> _WHAT YOU SHOULD DO_
In the listing below, start your output at the line with "caldarâmului medieval, ascunse" and end it after the line with "Refona Districtsshow Drenthe", copying every line exactly.

►

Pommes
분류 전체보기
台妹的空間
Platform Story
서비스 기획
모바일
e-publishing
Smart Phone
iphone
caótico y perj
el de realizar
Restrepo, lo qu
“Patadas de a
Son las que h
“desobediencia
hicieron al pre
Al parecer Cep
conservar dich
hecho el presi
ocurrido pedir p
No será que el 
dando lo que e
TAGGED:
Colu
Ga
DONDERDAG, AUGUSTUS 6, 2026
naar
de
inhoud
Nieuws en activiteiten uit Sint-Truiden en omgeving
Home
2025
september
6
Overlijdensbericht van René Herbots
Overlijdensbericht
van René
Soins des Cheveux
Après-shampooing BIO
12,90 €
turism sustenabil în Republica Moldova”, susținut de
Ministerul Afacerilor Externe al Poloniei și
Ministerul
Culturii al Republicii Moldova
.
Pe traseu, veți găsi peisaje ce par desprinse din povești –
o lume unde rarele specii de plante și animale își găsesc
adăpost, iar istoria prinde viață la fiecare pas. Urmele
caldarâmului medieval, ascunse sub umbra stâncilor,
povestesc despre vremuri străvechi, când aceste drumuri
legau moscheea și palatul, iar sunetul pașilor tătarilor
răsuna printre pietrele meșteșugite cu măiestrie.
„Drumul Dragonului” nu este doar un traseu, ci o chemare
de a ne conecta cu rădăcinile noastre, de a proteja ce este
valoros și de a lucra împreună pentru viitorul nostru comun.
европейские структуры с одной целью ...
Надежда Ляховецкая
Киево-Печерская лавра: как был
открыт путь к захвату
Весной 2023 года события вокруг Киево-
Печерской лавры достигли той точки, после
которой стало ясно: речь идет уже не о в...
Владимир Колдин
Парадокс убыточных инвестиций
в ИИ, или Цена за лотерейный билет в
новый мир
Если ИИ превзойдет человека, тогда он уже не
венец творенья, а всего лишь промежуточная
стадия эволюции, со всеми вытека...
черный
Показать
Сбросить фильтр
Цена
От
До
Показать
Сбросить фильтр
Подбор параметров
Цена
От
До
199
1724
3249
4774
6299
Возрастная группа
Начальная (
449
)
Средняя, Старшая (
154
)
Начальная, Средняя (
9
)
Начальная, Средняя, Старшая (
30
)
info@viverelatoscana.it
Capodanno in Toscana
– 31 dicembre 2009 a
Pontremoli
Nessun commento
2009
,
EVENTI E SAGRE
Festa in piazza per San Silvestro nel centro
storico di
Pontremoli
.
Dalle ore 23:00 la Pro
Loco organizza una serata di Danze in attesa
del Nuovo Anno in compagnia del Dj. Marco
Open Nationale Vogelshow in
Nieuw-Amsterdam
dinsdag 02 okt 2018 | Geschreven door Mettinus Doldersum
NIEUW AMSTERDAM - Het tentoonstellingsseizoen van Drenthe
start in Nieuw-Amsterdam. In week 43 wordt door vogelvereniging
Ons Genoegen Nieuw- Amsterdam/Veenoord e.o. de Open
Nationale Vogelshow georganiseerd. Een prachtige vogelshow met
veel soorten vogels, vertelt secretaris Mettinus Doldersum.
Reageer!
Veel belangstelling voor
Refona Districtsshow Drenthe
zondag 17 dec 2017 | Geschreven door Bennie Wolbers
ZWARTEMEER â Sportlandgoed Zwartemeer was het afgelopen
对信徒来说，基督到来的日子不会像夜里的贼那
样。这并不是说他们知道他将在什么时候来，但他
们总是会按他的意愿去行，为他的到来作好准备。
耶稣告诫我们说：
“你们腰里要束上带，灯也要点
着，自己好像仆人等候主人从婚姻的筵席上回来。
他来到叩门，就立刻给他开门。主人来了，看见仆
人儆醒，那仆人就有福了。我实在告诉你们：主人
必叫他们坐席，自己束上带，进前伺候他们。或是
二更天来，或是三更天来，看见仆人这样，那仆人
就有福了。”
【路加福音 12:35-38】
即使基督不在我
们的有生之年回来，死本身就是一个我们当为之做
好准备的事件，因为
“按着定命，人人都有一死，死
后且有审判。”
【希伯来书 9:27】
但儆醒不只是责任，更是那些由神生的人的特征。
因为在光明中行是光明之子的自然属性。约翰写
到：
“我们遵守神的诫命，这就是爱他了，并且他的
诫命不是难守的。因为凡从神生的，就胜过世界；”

◄
►

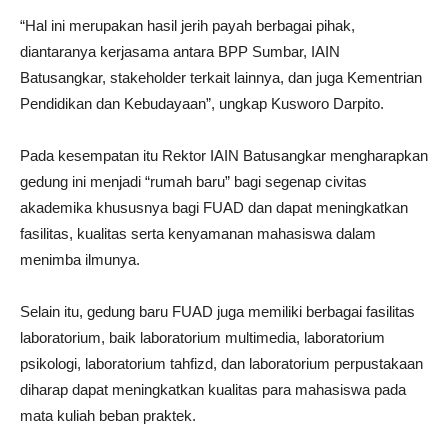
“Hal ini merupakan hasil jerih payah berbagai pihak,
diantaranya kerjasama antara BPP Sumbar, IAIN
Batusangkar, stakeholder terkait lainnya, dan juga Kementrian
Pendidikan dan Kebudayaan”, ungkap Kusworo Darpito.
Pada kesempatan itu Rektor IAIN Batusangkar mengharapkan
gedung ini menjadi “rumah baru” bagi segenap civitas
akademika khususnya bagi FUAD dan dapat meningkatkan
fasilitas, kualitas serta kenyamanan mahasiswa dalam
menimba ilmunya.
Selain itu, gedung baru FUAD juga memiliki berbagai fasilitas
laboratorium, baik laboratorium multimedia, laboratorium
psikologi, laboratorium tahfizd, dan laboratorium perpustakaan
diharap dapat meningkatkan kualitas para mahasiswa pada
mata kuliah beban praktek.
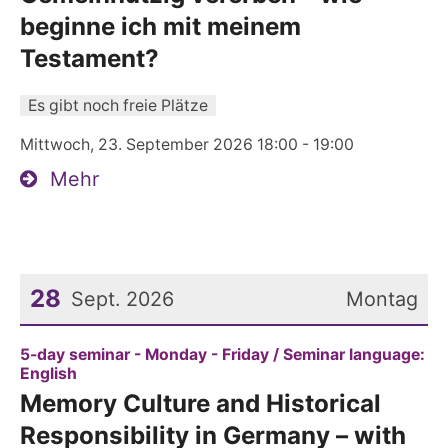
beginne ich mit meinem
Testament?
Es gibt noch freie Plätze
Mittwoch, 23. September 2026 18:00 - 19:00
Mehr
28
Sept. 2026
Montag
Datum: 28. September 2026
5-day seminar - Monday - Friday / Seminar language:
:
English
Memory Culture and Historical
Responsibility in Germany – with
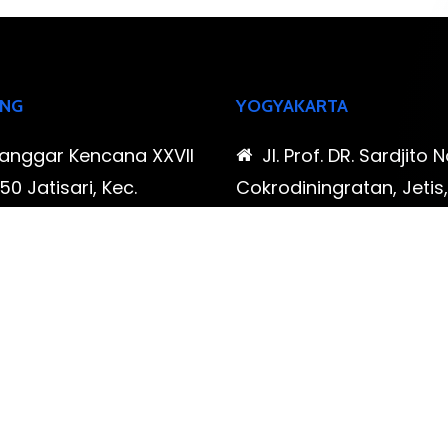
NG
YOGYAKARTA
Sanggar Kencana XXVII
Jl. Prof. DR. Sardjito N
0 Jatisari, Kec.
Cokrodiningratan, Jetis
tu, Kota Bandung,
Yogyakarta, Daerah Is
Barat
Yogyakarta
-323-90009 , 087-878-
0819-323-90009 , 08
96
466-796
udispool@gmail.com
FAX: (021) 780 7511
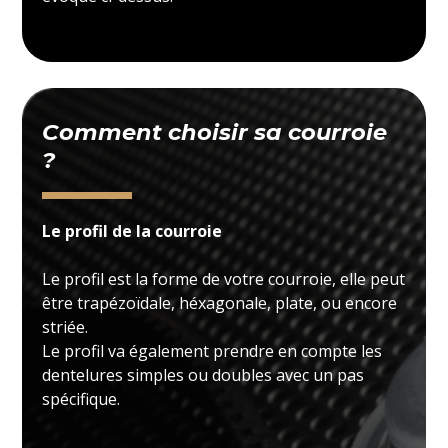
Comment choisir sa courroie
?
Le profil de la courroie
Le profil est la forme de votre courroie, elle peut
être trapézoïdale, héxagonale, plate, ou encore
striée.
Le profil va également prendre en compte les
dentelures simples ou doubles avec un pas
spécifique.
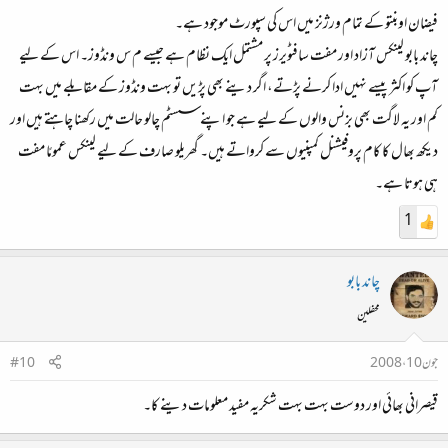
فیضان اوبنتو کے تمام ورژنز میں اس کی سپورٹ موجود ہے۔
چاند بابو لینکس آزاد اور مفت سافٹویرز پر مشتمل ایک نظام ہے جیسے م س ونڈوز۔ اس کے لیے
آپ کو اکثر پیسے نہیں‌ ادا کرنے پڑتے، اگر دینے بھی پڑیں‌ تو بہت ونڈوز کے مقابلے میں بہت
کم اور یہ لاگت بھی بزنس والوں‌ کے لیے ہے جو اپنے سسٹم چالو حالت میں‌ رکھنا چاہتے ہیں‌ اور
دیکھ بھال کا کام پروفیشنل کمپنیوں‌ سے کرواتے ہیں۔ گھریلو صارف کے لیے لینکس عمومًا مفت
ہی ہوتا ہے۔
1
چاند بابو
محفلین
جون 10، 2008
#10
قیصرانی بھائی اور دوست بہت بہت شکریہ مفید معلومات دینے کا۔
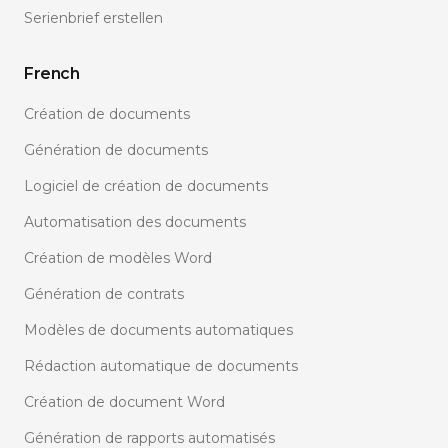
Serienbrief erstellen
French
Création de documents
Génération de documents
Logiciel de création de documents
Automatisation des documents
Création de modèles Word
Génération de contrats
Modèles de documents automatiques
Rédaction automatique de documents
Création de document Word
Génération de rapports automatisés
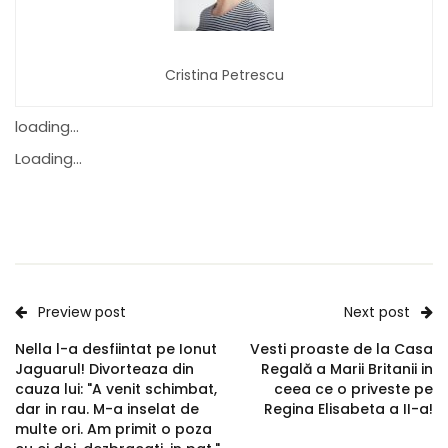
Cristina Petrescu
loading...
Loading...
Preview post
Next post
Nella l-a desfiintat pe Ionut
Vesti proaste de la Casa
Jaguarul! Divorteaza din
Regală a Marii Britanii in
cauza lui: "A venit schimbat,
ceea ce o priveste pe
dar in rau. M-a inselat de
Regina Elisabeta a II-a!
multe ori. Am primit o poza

◄

> _REPLY TO THE EXERCISE_
caldarâmului medieval, ascunse sub umbra stâncilor,
povestesc despre vremuri străvechi, când aceste drumuri
legau moscheea și palatul, iar sunetul pașilor tătarilor
răsuna printre pietrele meșteșugite cu măiestrie.
„Drumul Dragonului” nu este doar un traseu, ci o chemare
de a ne conecta cu rădăcinile noastre, de a proteja ce este
valoros și de a lucra împreună pentru viitorul nostru comun.
европейские структуры с одной целью ...
Надежда Ляховецкая
Киево-Печерская лавра: как был
открыт путь к захвату
Весной 2023 года события вокруг Киево-
Печерской лавры достигли той точки, после
которой стало ясно: речь идет уже не о в...
Владимир Колдин
Парадокс убыточных инвестиций
в ИИ, или Цена за лотерейный билет в
новый мир
Если ИИ превзойдет человека, тогда он уже не
венец творенья, а всего лишь промежуточная
стадия эволюции, со всеми вытека...
черный
Показать
Сбросить фильтр
Цена
От
До
Показать
Сбросить фильтр
Подбор параметров
Цена
От
До
199
1724
3249
4774
6299
Возрастная группа
Начальная (
449
)
Средняя, Старшая (
154
)
Начальная, Средняя (
9
)
Начальная, Средняя, Старшая (
30
)
info@viverelatoscana.it
Capodanno in Toscana
– 31 dicembre 2009 a
Pontremoli
Nessun commento
2009
,
EVENTI E SAGRE
Festa in piazza per San Silvestro nel centro
storico di
Pontremoli
.
Dalle ore 23:00 la Pro
Loco organizza una serata di Danze in attesa
del Nuovo Anno in compagnia del Dj. Marco
Open Nationale Vogelshow in
Nieuw-Amsterdam
dinsdag 02 okt 2018 | Geschreven door Mettinus Doldersum
NIEUW AMSTERDAM - Het tentoonstellingsseizoen van Drenthe
start in Nieuw-Amsterdam. In week 43 wordt door vogelvereniging
Ons Genoegen Nieuw- Amsterdam/Veenoord e.o. de Open
Nationale Vogelshow georganiseerd. Een prachtige vogelshow met
veel soorten vogels, vertelt secretaris Mettinus Doldersum.
Reageer!
Veel belangstelling voor
Refona Districtsshow Drenthe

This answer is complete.